Amylase, one of the main enzymes used in industry, hydrolyzes starch into polymers composed of glucose units. Most amylases and related enzymes belong to the α-amylase family, which contain a characteristic catalytic (beta/alpha)8-barrel domain. Amylases are extensively employed in the processed-food industry such as baking, brewing, preparation of digestive aids, production of cakes, fruit juices and starch syrups. α-amylases can be obtained from plants, animals and microorganisms. Among them, the α-amylases produced by bacillus licheniformis, bacillus stearothermophilus and bacillus amyloliquefaciens are dominant in industrial applications. Current studies have found that α-amylase is produced by submerged fermentation (SmF) and solid state fermentation (SSF), but it is difficult to control the matching properties for different applications. The development of protein engineering techniques can improve the properties of α-amylases, such as thermostability, pH profile, pH stability and Ca independence. Scientists have successfully developed calcium- and acid-independent starch-liquefying α-amylases using protein engineering techniques.

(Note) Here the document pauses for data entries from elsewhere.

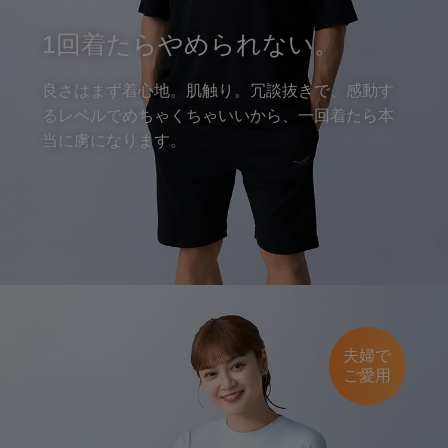
1回着たらやめられない。
良さはまず着心地。肌触り。冗談抜きで、感動す
るレベルでめちゃ
くちゃいいから、一回着たら本
当に虜になります。
夫婦で
ご愛用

Fig 1. Applications of α-amylases. (Mehta D, et al., 2016)
α-amylases are important to promote the rapid development of the food industry. Directed evolution and site-directed mutagenesis are powerful tools for engineering enzymes to improve their function and alter their properties, such as activity, selectivity, substrate specificity, stability, and solubility. Creative BioMart has successfully utilized a variety of protein engineering techniques to produce engineered α-amylases with stability, activity in the acidic range, and Ca independence for the food industry. We can develop new α-amylases for your specific application needs. Our process is:
(1) Based on the functional information and known three-dimensional structure of alpha-amylase, the targeted enzymes were subjected to site-directed mutagenesis.
(2) Introduction of random mutagenesis in the development of starch liquefaction alpha-amylase enzymes.

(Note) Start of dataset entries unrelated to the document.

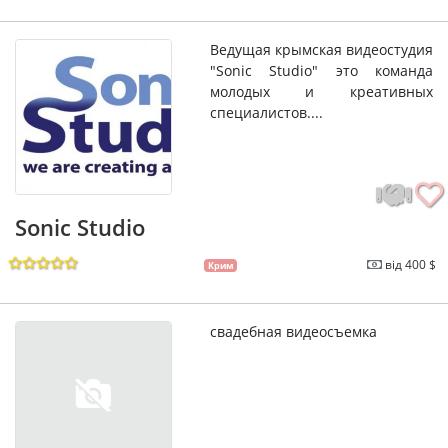
Ведущая крымская видеостудия
"Sonic Studio" это команда
молодых и креативных
специалистов....
Sonic Studio
від 400 $
Крим
свадебная видеосъемка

(3) After microbial screening, amylase variants with improved alkaline stability and calcium dependence were obtained.
Protein engineering techniques can significantly improve α-amylases properties. In order to provide customized high-quality α-amylases to global customers, we take the following solutions:
We use methods such as site-directed mutagenesis, directed evolution, deletion mutagenesis to modify α-amylases to increase their thermostability.
We employed site-directed mutagenesis to alter the enzyme's pH optimum and increase the enzyme's acid/base stability. This approach reduces the time and cost of screening libraries for improved variants.
We truncate the α-amylase at the N- and C-termini and further mutated it to increase thermostability and oxidative stability.
We mutated maltogenic amylases to reduce the hydrolytic activity of the enzyme using a structure-directed protein engineering approach.
Creative BioMart has in-depth knowledge and experience of the tools and processes involved in engineered amylases development, and provides professional α-amylases production solutions for food industry. Whether your α-amylases are in the discovery and screening stages, or are planning engineered α-amylases production, please contact us to discuss further details to ensure your next success.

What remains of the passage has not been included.